Introduction to TensorFlow


About TensorFlow

TensorFlow™ is an open source software library for numerical computation using data flow graphs. Nodes in the graph represent mathematical operations, while the graph edges represent the multidimensional data arrays (tensors) communicated between them. The flexible architecture allows you to deploy computation to one or more CPUs or GPUs in a desktop, server, or mobile device with a single API. TensorFlow was originally developed by researchers and engineers working on the Google Brain Team within Google's Machine Intelligence research organization for the purposes of conducting machine learning and deep neural networks research, but the system is general enough to be applicable in a wide variety of other domains as well.

We would be learning about using TensorFlow to build interesting applications right from Image classifiers to Speech recognizers. But first, the basics. This webpage consists of demo scripts which would help us to understand how to use TensorFlow for classifying handwritten digits from the MNIST dataset(which is quite known as the "Hello World" program for Deep Learning).

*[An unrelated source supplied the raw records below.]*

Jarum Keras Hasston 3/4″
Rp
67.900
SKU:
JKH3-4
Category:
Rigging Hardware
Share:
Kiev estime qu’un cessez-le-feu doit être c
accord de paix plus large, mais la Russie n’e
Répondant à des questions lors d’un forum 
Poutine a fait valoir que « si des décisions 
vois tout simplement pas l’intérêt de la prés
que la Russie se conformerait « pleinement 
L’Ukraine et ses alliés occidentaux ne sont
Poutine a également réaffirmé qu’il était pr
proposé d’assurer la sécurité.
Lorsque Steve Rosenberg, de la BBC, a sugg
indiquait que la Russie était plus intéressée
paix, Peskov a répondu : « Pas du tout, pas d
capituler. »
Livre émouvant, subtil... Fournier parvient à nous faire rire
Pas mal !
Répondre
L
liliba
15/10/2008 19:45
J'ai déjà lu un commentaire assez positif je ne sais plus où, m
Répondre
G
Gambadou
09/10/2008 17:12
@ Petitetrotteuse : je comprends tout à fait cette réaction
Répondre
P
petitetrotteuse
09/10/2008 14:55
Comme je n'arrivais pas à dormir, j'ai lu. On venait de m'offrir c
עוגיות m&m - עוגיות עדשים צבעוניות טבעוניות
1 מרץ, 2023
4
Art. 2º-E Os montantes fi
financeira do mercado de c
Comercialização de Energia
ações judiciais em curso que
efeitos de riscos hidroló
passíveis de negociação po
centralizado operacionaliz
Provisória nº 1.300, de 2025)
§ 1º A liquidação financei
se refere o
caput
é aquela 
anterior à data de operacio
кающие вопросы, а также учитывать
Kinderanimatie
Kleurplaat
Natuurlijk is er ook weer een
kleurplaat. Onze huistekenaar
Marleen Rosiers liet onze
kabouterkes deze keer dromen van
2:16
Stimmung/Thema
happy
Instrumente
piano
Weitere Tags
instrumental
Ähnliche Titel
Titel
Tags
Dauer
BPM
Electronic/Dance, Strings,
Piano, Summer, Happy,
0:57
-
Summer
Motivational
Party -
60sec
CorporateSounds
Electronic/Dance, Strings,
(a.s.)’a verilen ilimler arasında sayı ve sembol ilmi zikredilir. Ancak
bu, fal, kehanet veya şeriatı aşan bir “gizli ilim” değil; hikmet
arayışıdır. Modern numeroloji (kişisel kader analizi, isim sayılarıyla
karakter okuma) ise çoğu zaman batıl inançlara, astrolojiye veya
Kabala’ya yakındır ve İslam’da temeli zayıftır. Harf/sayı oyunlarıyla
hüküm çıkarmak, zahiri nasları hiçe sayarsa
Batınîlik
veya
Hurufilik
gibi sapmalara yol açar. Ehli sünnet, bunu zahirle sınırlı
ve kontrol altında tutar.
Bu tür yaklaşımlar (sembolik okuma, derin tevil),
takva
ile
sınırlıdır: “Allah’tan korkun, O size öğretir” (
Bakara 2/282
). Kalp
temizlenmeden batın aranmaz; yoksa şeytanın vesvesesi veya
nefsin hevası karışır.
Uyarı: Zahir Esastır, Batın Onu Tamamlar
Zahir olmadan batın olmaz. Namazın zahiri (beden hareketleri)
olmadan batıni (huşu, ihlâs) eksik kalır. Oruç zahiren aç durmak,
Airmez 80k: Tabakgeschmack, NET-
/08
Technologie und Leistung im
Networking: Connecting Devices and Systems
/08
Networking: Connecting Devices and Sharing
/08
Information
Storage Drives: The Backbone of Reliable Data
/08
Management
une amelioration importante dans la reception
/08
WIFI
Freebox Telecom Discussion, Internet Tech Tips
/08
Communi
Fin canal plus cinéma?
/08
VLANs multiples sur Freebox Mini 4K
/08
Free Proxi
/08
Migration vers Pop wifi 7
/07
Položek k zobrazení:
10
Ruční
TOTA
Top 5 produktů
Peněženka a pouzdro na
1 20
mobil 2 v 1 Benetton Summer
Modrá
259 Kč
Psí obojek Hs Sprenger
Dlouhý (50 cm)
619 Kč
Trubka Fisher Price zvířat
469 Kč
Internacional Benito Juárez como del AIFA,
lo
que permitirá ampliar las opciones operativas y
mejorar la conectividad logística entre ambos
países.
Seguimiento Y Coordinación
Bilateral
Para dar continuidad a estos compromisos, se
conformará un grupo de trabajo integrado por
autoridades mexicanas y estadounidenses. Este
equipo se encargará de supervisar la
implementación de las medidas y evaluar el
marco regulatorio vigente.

TensorFlowTM MNIST train and predict :

Recognise Handwritten Digits by saving and restoring TensorFlow model


Overview

This project uses the MNIST tutorials from the TensorFlow website. The two tutorials, the beginner tutorial and the expert tutorial, use different deep learning models. The python scripts ending with _1 use the model from the beginner tutorial. The scripts ending with _2 use the model from the advanced tutorial. As expected scripts using the model from the expert tutorial give better results.

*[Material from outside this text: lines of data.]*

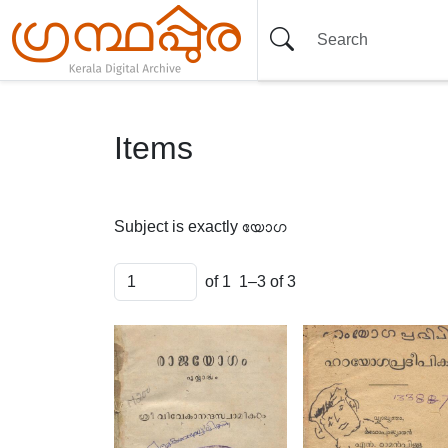
Items
Subject is exactly
യോഗ
of 1
1–3 of 3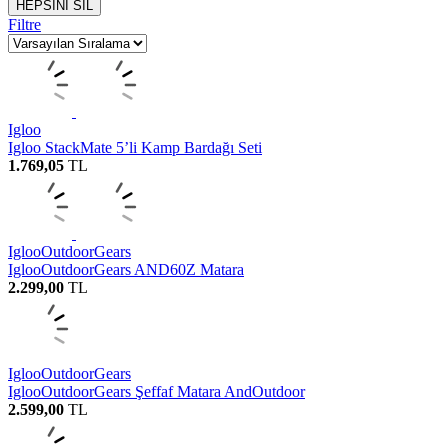
HEPSİNİ SİL
Filtre
Igloo
Igloo StackMate 5’li Kamp Bardağı Seti
1.769,05
TL
IglooOutdoorGears
IglooOutdoorGears AND60Z Matara
2.299,00
TL
IglooOutdoorGears
IglooOutdoorGears Şeffaf Matara AndOutdoor
2.599,00
TL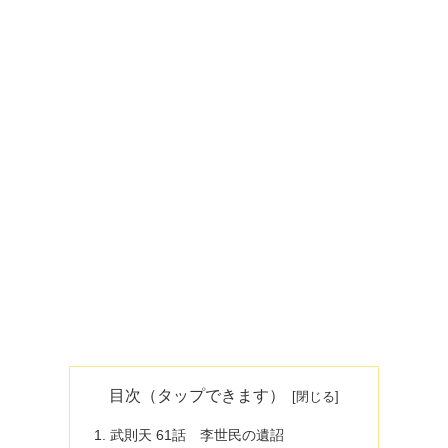
目次（タップできます）
武則天 61話 李世民の遺詔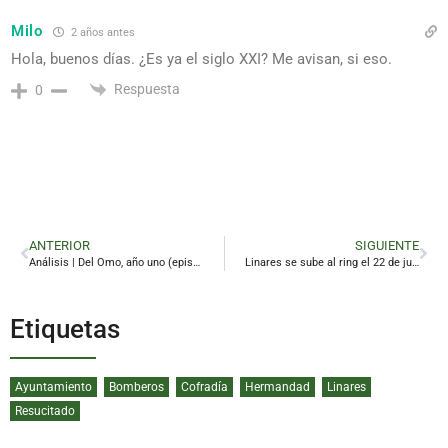
Milo
2 años antes
Hola, buenos días. ¿Es ya el siglo XXI? Me avisan, si eso.
Respuesta
0
ANTERIOR
SIGUIENTE
Análisis | Del Omo, año uno (episodio III)
Linares se sube al ring el 22 de junio
Etiquetas
Ayuntamiento
Bomberos
Cofradía
Hermandad
Linares
Resucitado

This projects consists of four scripts:

  1. _create_model1.py – creates a model model.ckpt file based on the beginners tutorial.
  2. create_model_1.py – creates a model model2.ckpt file based on the expert tutorial.
  3. predict_1.py – uses the model.ckpt (beginners tutorial) file to predict the correct integer form a handwritten number in a .png file.
  4. predict_2.py – uses the model2.ckpt (expert tutorial) file to predict the correct integer form a handwritten number in a .png file.

Dependencies

The following Python libraries are required.

Installing TensorFlow

Of course TensorFlow needs to be installed. The TensorFlow website has a good manual .

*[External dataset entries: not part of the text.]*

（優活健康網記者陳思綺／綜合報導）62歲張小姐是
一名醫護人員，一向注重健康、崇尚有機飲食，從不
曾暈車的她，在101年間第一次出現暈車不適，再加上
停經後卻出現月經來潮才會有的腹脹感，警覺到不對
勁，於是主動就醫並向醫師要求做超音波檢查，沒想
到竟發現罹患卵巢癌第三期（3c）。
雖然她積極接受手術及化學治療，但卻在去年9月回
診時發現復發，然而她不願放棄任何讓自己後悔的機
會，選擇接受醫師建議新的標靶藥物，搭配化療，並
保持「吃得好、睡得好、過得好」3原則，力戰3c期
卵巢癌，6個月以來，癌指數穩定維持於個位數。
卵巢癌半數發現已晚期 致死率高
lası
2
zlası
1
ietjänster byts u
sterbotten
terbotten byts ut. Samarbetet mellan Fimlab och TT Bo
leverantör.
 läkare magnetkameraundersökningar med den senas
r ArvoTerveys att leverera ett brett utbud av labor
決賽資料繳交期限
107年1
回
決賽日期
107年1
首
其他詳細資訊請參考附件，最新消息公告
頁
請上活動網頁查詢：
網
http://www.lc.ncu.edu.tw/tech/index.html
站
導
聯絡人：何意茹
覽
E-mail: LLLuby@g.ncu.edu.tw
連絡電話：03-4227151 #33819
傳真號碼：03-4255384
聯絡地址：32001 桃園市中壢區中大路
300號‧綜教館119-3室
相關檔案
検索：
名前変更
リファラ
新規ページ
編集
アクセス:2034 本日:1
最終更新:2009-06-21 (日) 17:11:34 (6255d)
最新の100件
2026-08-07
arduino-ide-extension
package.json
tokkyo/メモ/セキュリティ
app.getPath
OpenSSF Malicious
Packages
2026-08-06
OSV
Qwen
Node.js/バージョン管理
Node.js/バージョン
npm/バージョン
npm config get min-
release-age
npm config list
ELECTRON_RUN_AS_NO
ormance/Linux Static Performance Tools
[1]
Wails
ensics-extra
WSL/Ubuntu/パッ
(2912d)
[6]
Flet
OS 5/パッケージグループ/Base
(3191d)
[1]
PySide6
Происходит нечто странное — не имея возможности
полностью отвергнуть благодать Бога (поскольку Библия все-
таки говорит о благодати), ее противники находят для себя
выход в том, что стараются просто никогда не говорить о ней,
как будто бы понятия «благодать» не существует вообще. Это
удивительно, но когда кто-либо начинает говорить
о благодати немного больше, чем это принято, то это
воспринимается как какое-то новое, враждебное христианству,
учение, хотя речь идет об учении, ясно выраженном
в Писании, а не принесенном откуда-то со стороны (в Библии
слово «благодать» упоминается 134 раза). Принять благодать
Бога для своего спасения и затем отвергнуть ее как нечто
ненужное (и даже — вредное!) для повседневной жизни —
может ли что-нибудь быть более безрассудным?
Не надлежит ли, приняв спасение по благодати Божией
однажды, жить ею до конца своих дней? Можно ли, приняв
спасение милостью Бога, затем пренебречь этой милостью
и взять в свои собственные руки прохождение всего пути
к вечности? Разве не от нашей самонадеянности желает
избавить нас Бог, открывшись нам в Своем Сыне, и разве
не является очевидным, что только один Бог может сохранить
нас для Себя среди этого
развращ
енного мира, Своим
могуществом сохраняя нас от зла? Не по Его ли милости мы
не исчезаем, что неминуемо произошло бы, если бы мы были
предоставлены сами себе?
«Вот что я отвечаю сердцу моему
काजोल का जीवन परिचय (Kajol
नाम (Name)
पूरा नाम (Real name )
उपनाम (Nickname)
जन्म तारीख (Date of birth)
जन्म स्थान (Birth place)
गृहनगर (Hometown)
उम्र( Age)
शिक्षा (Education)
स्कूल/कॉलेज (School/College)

Installing Python Image Library (PIL)

The Python Image Library (PIL) is no longer available. Luckily there is a good fork called Pillow. Installing is as easy as:

sudo pip install Pillow

Or look at the Pillow documentation for other installation options.

The python scripts

The easiest way the use the scripts is to put all four scripts in the same folder. If TensorFlow is installed correctly the images to train the model are downloaded automatically.

Running

Running is based on the steps:

  1. create the model file
  2. create an image file containing a handwritten number
  3. predict the integer


1. create the model file

The easiest way is to cd to the directory where the python files are located. Then run:

python create_model_1.py

to create the model based on the MNIST beginners tutorial (model_1).

create_model_1.py

A very simple MNIST classifier.

This script is based on the Tensoflow MNIST beginners tutorial See extensive documentation for the tutorial at https://www.tensorflow.org/get_started/mnist/beginners

In [41]:
#import tensorflow
import tensorflow as tf
from tensorflow.examples.tutorials.mnist import input_data
import os

#import data
mnist_data = input_data.read_data_sets("MNIST_data/", one_hot=True)
ckpt_path = os.path.join(os.getcwd(), "model.ckpt")

# Create the model
x = tf.placeholder(tf.float32, [None, 784])
W = tf.Variable(tf.zeros([784, 10]))
b = tf.Variable(tf.zeros([10]))
y = tf.nn.softmax(tf.matmul(x, W) + b)

# Define loss and optimizer
y_ = tf.placeholder(tf.float32, [None, 10])
cross_entropy = -tf.reduce_sum(y_*tf.log(y))
train_step = tf.train.GradientDescentOptimizer(0.01).minimize(cross_entropy)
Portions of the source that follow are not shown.